Inside, I grabbed a cart and made for the freezer aisle.
Vanilla was the first to land in the basket.
Safe. Chocolate followed right after. Safe again.
I slowed at the vegan section, scanning almond milk and oat-based cartons, imagining the look on her face if she opened the door and found me holding one.
Then I remembered her at the café, hands curled around a pumpkin spice latte. No way she was vegan. I put the carton back and grabbed salted caramel instead. Insurance.
On the way to the checkout, the wine aisle pulled at me.
My steps slowed. Would it be weird? Too much?
Ice cream was part of the deal. But wine…
wine said something else. Thoughtful. Intentional.
I scanned the bottles and picked up a red that seemed safe.
Not the cheapest, not the most expensive. Just solid.
Balancing the bag against my hip as I walked back to the truck, I shook my head. “Damn it,” I muttered. “Much easier to fight fires.”

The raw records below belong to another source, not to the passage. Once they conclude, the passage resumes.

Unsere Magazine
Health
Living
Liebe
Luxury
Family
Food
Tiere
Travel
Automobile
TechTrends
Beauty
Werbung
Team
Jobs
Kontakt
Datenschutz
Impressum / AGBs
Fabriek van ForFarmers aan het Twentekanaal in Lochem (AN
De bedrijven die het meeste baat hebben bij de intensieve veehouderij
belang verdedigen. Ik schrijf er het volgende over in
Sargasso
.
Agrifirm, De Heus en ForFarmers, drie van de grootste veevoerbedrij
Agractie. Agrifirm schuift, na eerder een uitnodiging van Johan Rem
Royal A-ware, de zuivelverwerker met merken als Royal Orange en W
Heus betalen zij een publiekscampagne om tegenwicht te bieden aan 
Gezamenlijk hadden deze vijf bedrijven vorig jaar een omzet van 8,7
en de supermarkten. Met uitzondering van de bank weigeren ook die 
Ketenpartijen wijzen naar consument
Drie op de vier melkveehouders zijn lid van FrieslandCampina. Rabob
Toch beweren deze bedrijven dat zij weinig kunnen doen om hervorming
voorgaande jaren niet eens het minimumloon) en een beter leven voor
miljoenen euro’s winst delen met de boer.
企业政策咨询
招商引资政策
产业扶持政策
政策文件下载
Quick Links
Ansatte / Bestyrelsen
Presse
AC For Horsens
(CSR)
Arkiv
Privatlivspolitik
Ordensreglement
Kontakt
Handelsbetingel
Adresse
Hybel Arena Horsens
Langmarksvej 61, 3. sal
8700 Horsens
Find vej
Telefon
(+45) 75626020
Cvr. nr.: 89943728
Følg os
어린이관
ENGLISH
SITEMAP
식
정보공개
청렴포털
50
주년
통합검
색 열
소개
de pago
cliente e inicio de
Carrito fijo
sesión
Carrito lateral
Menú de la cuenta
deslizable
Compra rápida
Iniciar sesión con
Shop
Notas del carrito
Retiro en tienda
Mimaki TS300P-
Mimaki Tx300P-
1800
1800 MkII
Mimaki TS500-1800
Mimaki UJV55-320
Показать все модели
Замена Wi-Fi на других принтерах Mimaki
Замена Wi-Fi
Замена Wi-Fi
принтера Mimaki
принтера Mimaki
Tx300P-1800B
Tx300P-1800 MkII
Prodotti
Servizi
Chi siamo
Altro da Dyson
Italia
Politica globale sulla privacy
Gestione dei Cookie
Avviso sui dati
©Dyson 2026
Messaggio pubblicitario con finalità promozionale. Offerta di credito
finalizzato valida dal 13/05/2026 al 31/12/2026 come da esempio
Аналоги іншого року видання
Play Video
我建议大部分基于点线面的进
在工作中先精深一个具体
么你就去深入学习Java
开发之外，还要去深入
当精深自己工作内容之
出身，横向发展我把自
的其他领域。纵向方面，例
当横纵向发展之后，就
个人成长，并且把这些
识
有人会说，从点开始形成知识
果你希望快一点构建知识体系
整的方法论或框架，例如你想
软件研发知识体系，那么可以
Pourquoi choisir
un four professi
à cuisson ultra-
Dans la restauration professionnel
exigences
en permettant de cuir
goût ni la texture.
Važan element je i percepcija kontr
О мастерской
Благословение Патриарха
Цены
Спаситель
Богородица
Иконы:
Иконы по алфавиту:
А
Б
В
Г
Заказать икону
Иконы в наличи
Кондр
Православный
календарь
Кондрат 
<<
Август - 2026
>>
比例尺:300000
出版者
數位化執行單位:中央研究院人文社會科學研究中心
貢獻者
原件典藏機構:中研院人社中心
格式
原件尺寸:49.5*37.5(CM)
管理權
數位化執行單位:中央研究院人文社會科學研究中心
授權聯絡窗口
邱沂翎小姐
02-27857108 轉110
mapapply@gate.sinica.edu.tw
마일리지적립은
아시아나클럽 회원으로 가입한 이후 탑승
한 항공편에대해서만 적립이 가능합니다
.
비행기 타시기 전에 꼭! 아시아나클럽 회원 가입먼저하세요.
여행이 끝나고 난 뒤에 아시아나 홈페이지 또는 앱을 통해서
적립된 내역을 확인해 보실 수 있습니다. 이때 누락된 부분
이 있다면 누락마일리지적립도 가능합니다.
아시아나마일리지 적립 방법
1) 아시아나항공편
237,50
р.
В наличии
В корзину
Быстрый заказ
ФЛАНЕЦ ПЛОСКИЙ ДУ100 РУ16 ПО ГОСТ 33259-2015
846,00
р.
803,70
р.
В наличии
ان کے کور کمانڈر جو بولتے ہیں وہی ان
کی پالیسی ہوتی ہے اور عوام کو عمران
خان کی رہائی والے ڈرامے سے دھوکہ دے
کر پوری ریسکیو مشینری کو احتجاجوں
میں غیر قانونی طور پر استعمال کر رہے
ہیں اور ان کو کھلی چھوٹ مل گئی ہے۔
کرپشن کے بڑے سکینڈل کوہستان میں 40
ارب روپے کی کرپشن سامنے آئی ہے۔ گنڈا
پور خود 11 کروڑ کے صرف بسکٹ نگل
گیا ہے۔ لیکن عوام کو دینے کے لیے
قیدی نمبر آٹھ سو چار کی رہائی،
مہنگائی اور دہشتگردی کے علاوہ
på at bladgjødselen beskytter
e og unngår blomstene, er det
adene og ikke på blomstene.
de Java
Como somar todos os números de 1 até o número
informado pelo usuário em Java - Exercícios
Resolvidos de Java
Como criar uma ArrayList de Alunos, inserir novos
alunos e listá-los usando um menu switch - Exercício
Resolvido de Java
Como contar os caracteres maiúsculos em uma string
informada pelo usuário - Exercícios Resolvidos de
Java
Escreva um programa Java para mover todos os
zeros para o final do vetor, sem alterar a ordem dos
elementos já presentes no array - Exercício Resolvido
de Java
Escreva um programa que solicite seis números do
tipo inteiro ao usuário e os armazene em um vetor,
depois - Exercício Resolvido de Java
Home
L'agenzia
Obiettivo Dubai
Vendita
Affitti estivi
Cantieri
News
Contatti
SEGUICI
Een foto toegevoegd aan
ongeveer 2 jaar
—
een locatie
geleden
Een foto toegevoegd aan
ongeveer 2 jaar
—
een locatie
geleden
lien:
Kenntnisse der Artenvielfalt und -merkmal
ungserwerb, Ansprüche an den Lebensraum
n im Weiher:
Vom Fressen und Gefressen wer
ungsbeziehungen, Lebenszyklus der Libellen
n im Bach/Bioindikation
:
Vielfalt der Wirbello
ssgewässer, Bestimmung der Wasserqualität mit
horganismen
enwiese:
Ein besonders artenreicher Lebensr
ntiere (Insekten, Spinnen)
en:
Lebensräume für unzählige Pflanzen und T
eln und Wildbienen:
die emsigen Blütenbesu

Because this—choosing ice cream, worrying about whether to shave, second-guessing a bottle of wine—felt more dangerous than anything I’d done in years.
And still, I couldn’t wait to knock on her door.
I parked in front of the bookshop. The last of the rain clung to the windshield in glassy beads. Upstairs a warm rectangle of light glowed through the curtains. My heart kicked once. Before I got out, I hit call.
Lana picked up on the second ring with a burst of noise behind her. Someone shouted about a boss fight. A controller clicked like a woodpecker in a steel tree.
“Dad, we beat level five,” she announced without hello. “Uncle Andrew keeps forgetting to dodge and Aunt Sarah says we are not allowed to use words that are not church approved. Also we made popcorn and it is everywhere.”
I smiled, the tightness in my chest loosening. “Sounds like a perfect night. You good?”
“Yeah. I miss you though.” Her voice softened a little. “Tomorrow?”
“Tomorrow,” I said. “Sleep tight, bug.”
We hung up and I sat for another breath. I got a grip, grabbed the bag with the wine and ice cream, and stepped out into the damp evening. The bell downstairs stayed still behind the dark glass. I took the side stair to the apartment above, wiped my palm on my jeans, and knocked.
The door opened and there she was. Barefoot. Soft sweater, dark jeans. Hair loose around her shoulders. The scent of sugar and cherries and something warm swept around me. Her eyes lifted to mine and everything in my body went very sure and very calm.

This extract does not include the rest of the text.